De-amalgamation is the agenda


One thing is clear from last Tuesday’s Friends of Kincardine Hospital (FOKH) public meeting: the group wants a change at the top.

Embattled South Bruce Grey Health Centre (SBGHC) CEO Paul Davies took another verbal lashing from hospital supporters calling for his termination as the head of the hospital group’s decision making team.

“It’s not possible for us to have faith in the future without separating from the hospital and its current CEO,” said meeting co-chair Ian Mitchell.

Kincardine’s physician group brought to light the communication problems surrounding Davies and hospital staff at the Oct. 31 stakeholders meeting. Last Tuesday, Dr. Lisa Roth said the morale of staff has steadily decreased since Davies took over control of the hospital. He was also accused of bullying and secrecy by members of the FOHK committee.

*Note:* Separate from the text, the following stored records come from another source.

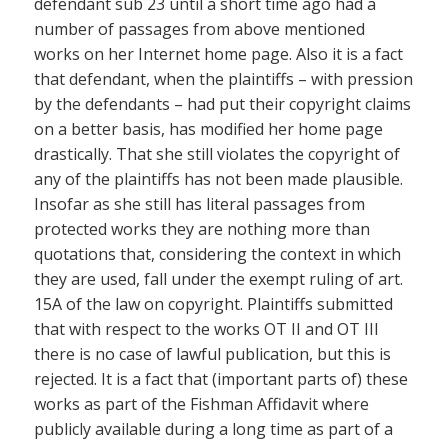
defendant sub 23 until a short time ago had a
number of passages from above mentioned
works on her Internet home page. Also it is a fact
that defendant, when the plaintiffs – with pression
by the defendants – had put their copyright claims
on a better basis, has modified her home page
drastically. That she still violates the copyright of
any of the plaintiffs has not been made plausible.
Insofar as she still has literal passages from
protected works they are nothing more than
quotations that, considering the context in which
they are used, fall under the exempt ruling of art.
15A of the law on copyright. Plaintiffs submitted
that with respect to the works OT II and OT III
there is no case of lawful publication, but this is
rejected. It is a fact that (important parts of) these
works as part of the Fishman Affidavit where
publicly available during a long time as part of a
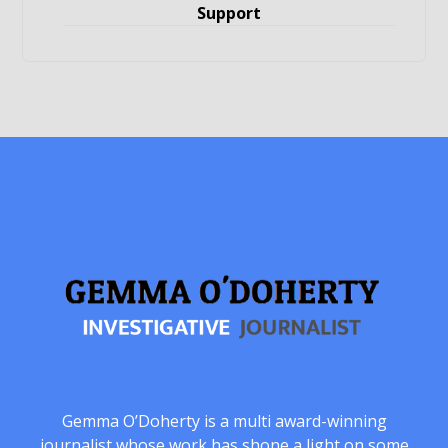
Support
Gemma O’Doherty is a multi award-winning
journalist whose work has shone a light on some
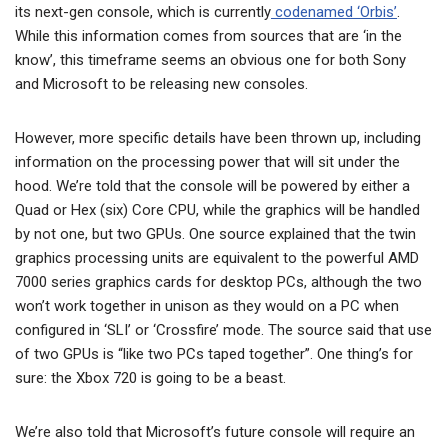
its next-gen console, which is currently
codenamed ‘Orbis’
.
While this information comes from sources that are ‘in the
know’, this timeframe seems an obvious one for both Sony
and Microsoft to be releasing new consoles.
However, more specific details have been thrown up, including
information on the processing power that will sit under the
hood. We’re told that the console will be powered by either a
Quad or Hex (six) Core CPU, while the graphics will be handled
by not one, but two GPUs. One source explained that the twin
graphics processing units are equivalent to the powerful AMD
7000 series graphics cards for desktop PCs, although the two
won’t work together in unison as they would on a PC when
configured in ‘SLI’ or ‘Crossfire’ mode. The source said that use
of two GPUs is “like two PCs taped together”. One thing’s for
sure: the Xbox 720 is going to be a beast.
We’re also told that Microsoft’s future console will require an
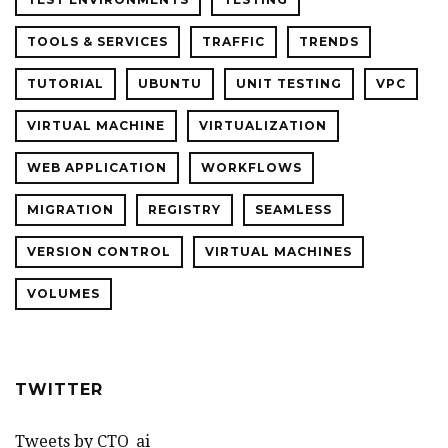
TOOLS & SERVICES
TRAFFIC
TRENDS
TUTORIAL
UBUNTU
UNIT TESTING
VPC
VIRTUAL MACHINE
VIRTUALIZATION
WEB APPLICATION
WORKFLOWS
MIGRATION
REGISTRY
SEAMLESS
VERSION CONTROL
VIRTUAL MACHINES
VOLUMES
TWITTER
Tweets by CTO_ai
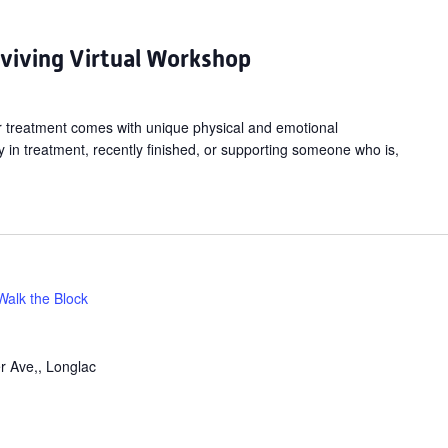
ancer:
hriving
rviving Virtual Workshop
urviving
irtual
cer treatment comes with unique physical and emotional
orkshop
 in treatment, recently finished, or supporting someone who is,
Walk the Block
r Ave,, Longlac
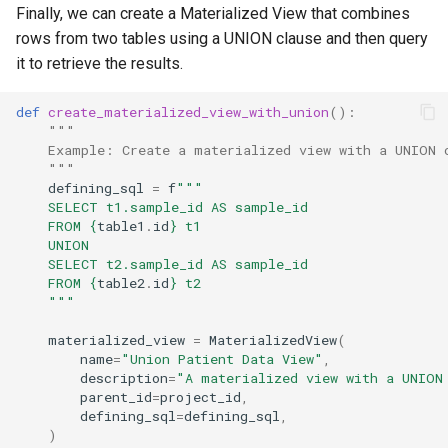
Finally, we can create a Materialized View that combines
rows from two tables using a UNION clause and then query
it to retrieve the results.
def
create_materialized_view_with_union
():
"""
    Example: Create a materialized view with a UNION 
    """
defining_sql
=
f
"""
    SELECT t1.sample_id AS sample_id
    FROM 
{
table1
.
id
}
 t1
    UNION
    SELECT t2.sample_id AS sample_id
    FROM 
{
table2
.
id
}
 t2
    """
materialized_view
=
MaterializedView
(
name
=
"Union Patient Data View"
,
description
=
"A materialized view with a UNION
parent_id
=
project_id
,
defining_sql
=
defining_sql
,
)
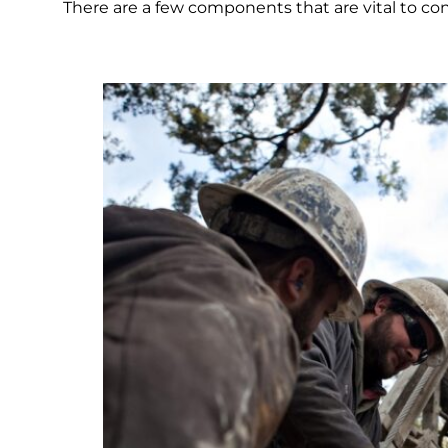
There are a few components that are vital to con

Davies, and members of the hospital board were absent from the public meeting. Organizers said SBGHC board chair John Haggerty had been invited, but Davies was not sent an invitation.

“You don’t invite a skunk to a garden party,” said Mitchell.

Approximately 275 (although organizers estimated closer to 400) people jammed Kincardine Hall on a snowy night to be part of the public discussion on the hospital’s future. A team of seven spoke to the crowd and each gave reasons why the Kincardine hospital should de-amalgamate from the SBGHC alliance.

A lack of accountability on the SBGHC board, and a lack of communication from board members were among the most-repeated reasons for getting out. The poor relationship between Kincardine’s physicians and the hospital’s CEO is also considered detrimental to the hospital’s future and the municipality’s hopes of landing new doctors.

“Someone needs to be leading us who has innovation and good leadership skills,” said Roth. “We don’t see that happening the way things are right now.”

Finances are also high on FOHK’s reasons for seeking de-amalgamation. The group claims it cannot get detailed information on Kincardine hospital’s budget. Provincial funding is given to the board and is split amongst the four hospitals by Davies. Centralization of services in Walkerton has worried some hospital supporters as well.

“We tried to do this another way,” said Dr. Gary Gurbin. “But we weren’t dealt with fairly or truthfully.”

The public meeting was set up in response to information gathered at the Oct. 31 stakeholders meeting. Kincardine council and the Tiverton Ratepayers both gave their support to the FOKH and endorsed the meeting.

Mitchell and Gregg McClelland of the Hospital Foundation chaired the meeting. Former mayor Glenn Sutton, Roth, Gurbin, businessman Bryan Walden and Ed Roberts and Bob Wilson of the Tiverton and District Ratepayers association were asked to speak. Councillor Ron Hewitt gave the municipality’s position.

The meeting was held to gauge public support for a serious look at de-amalgamation. Petitions were circulated supporting the move and donation boxes were set up at the door. A larger-than-expected crowd, mostly seniors, gave the group confidence that the public is behind its objectives.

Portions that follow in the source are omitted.